- Born: Tiah Eckhardt 5 June 1985 (age 41) Perth, Western Australia
- Occupations: Model, presenter, writer
- Modeling information
- Height: 5 ft 10 in (1.78 m)
- Hair color: Red
- Eye color: Blue
- Agency: Chic Model Management Look Model Agency Heffner Management Storm Models

= Tiah Delaney =

Australian model and writer (born 1985)

Tiah Eckhardt (born 5 June 1985) is an Australian model, presenter and writer from Perth, Western Australia.

==Career==
Trained from age five in dance and theatre, Eckhardt was scouted by a model agent at age 14 and went on to appear in the Australian television series Search for a Supermodel at age 16.

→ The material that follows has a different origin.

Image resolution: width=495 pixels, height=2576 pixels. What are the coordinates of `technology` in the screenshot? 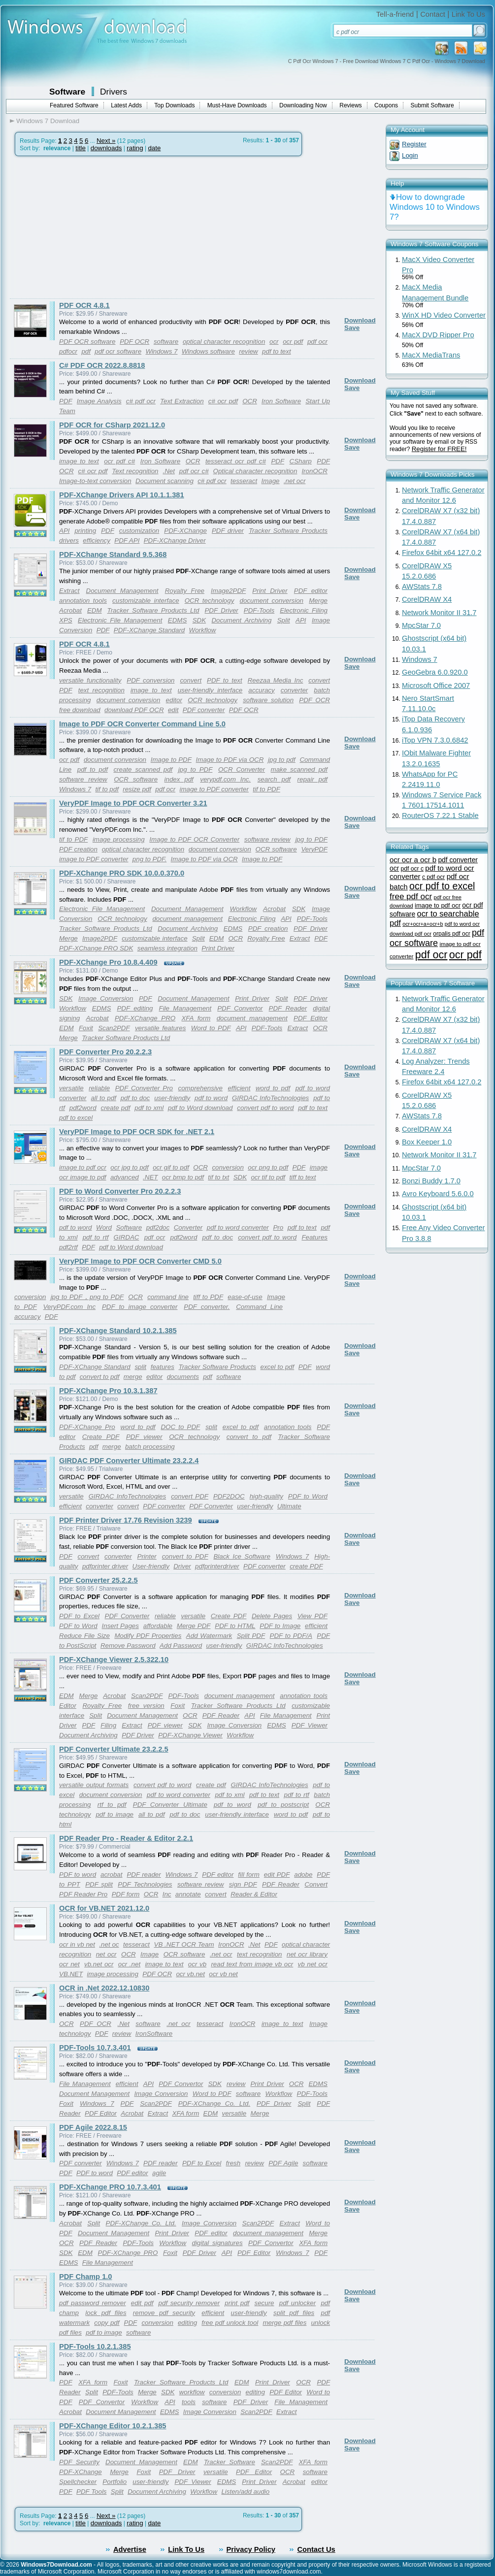 It's located at (75, 2033).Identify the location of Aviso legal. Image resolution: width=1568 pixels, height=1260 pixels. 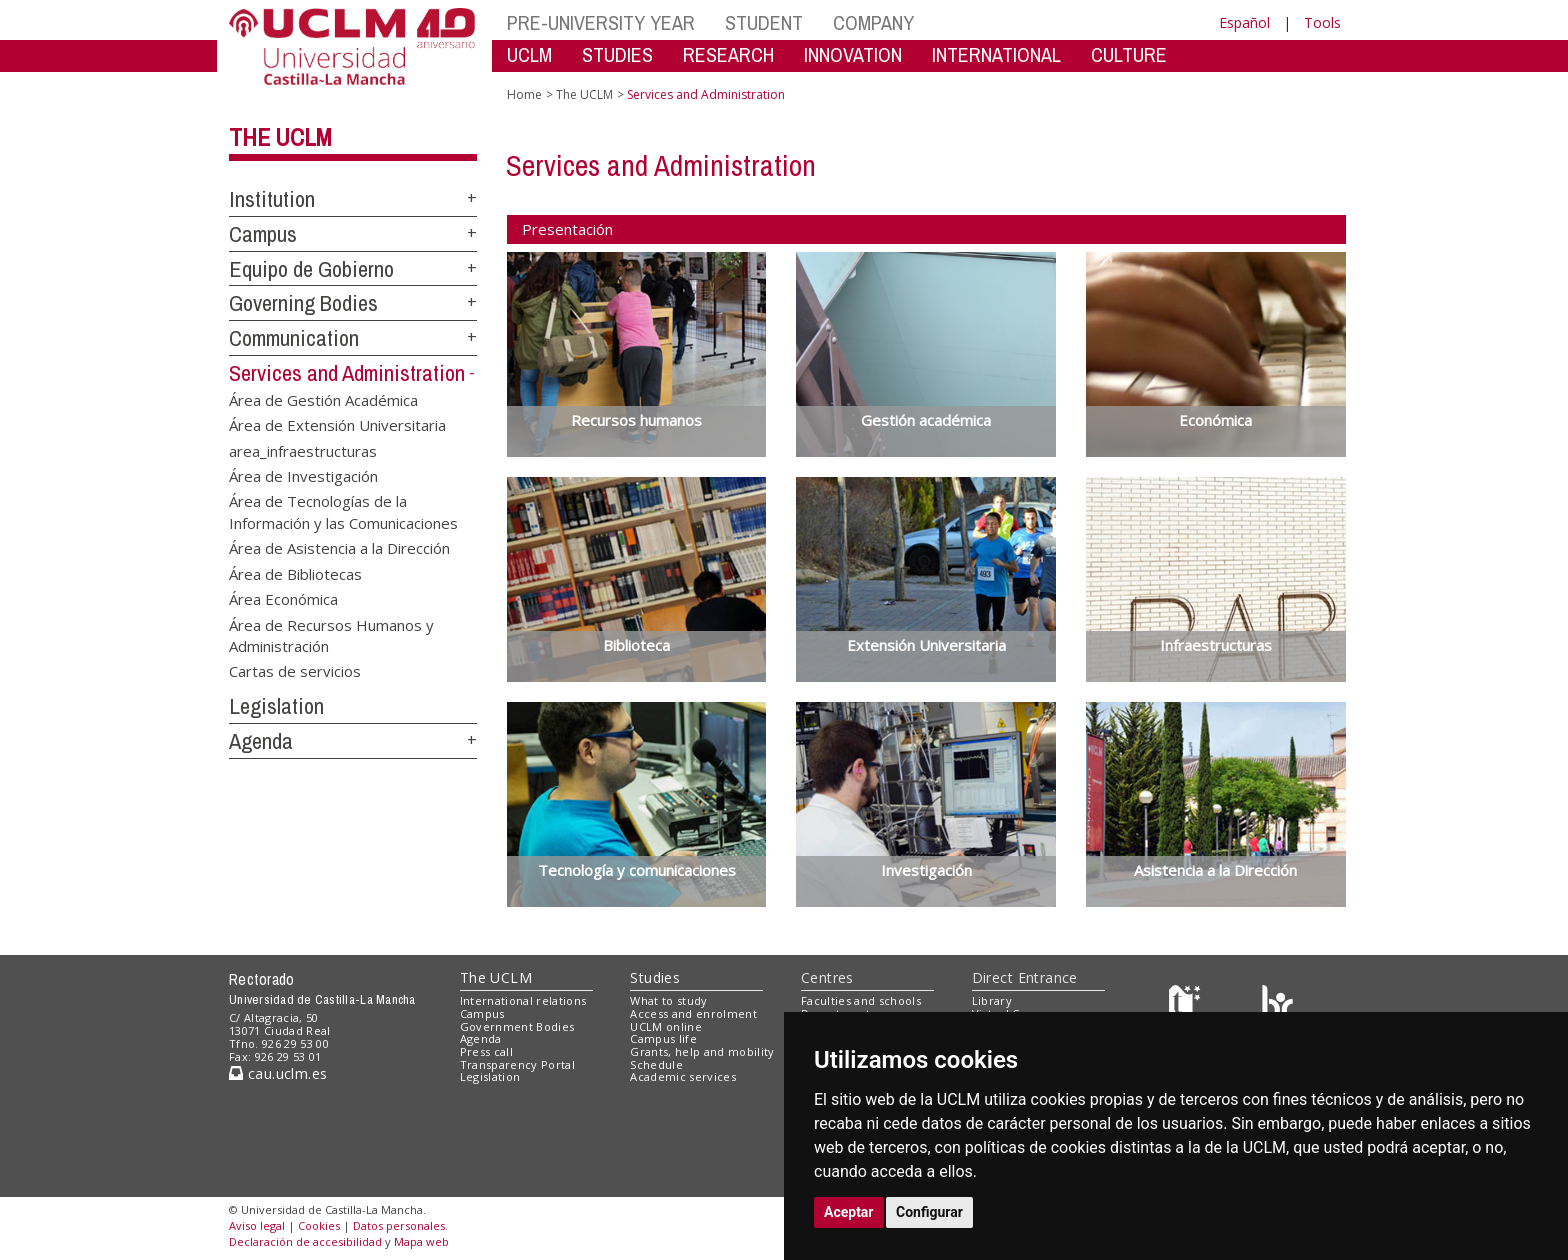
(257, 1225).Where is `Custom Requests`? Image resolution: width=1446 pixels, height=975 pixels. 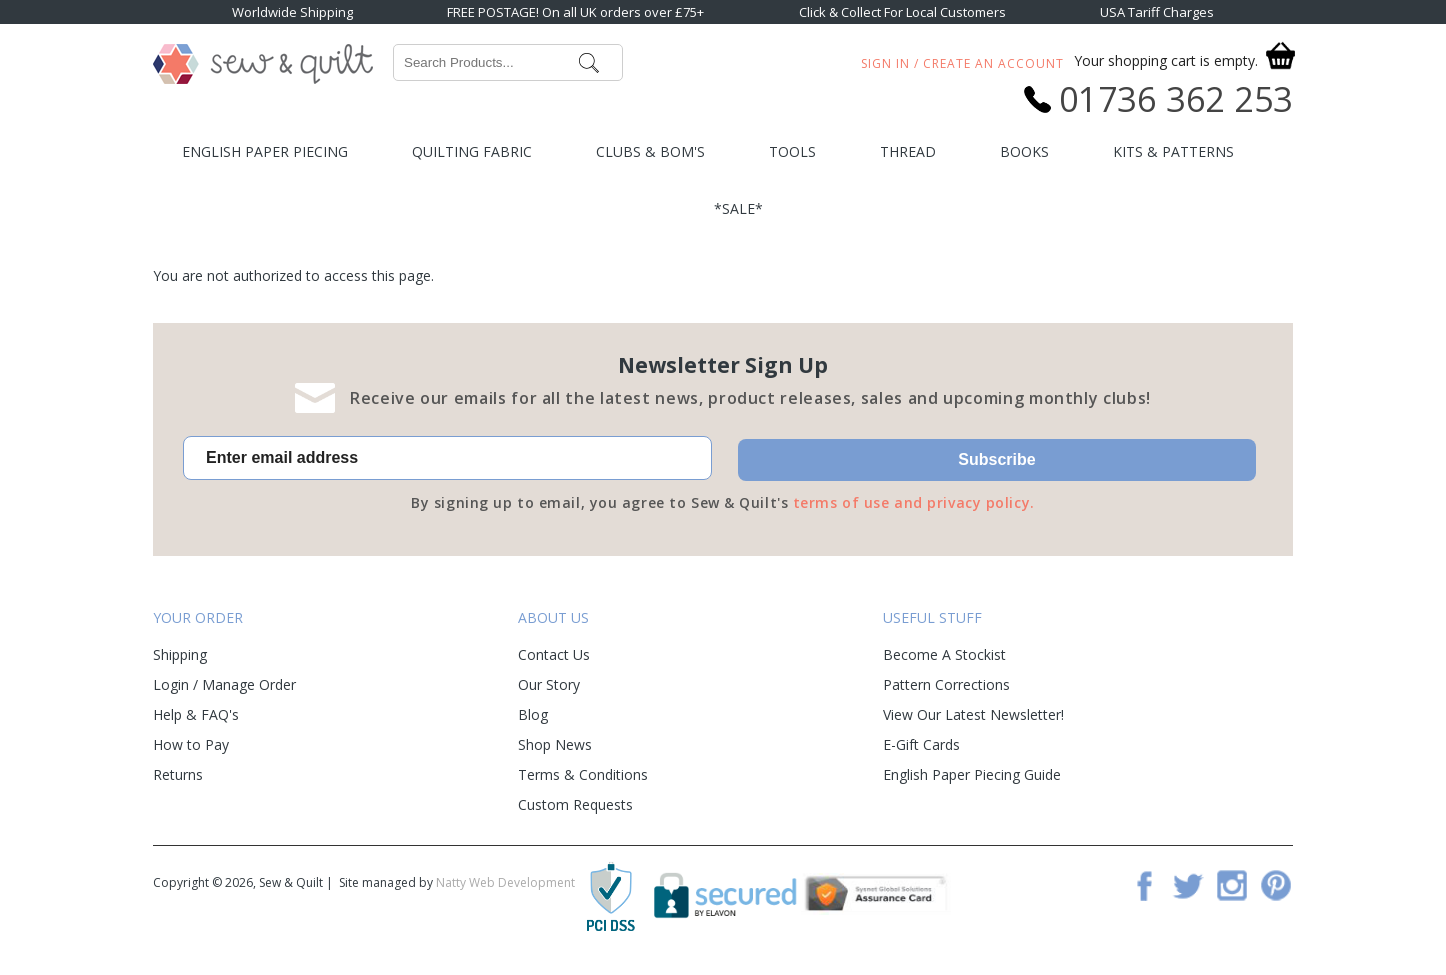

She is represented by Heffner Management and Look Agency in the United States, Chic Model Management in Australia and Storm Models in Europe.

Eckhardt has appeared in publications such as Harper's Bazaar, Vogue, GQ, Oyster, Marie Claire, Cosmopolitan, Elle, Purple, Arena, AnOther Magazine, AnOther Man, Dazed & Confused, Wallpaper, Dansk, Wonderland, Stab, 10, Follow and Vanity Fair. Eckhardt has walked in multiple Australian Fashion Weeks and worked as a runway model in London, New York and Milan for designers such as Giorgio Armani, Jenny Packham, Heatherette and Bill Blass. She has appeared in international campaigns and lookbooks for the likes of Patricia Fields, John Richmond, Iceberg, MAC Cosmetics, Valentino, Cue, Wheels and Dollbaby, Sportsgirl, David Jones, Myer, Elegantly Scant, Volcom, Von Zipper, Rusty swimwear and Sunsilk haircare, as well as television commercials for Ford and Rosendorff Jewellers.

Eckhardt is perhaps best known for her lingerie work, appearing in campaigns for Agent Provocateur, alongside Daisy Lowe and Catherine Bailey, and replacing world ranked no.1 model Lara Stone as the face of luxury French lingerie brand Eres in 2010. She has been the ambassador for major Australian intimates brand Berlei since 2012 and lingerie chain Honey Birdette since 2015. Eckhardt has also performed a burlesque act professionally and is trained in dance and theatre, having attended John Curtin College of The Arts in Fremantle and the National Institute of Dramatic Art in Sydney for Screenacting. In January 2009, she posed for the French edition of Playboy as their Playmate of The Month. Her acting work includes a role in the "Allison" music video for Permanent Me alongside Boyd Holbrook.

==Other work==
Eckhardt was a presenter for pop-culture website PedestrianTV, for whom she has also worked as writer. Additionally, she has written for publications such as Oyster, No Magazine, The Vine, Harper's Bazaar, Grazia, Nine MSN, PerthNow and The Sunday Times.

In 2012, she started the lingerie blog 'The Daily Knicker' where she reviews various intimate apparel brands.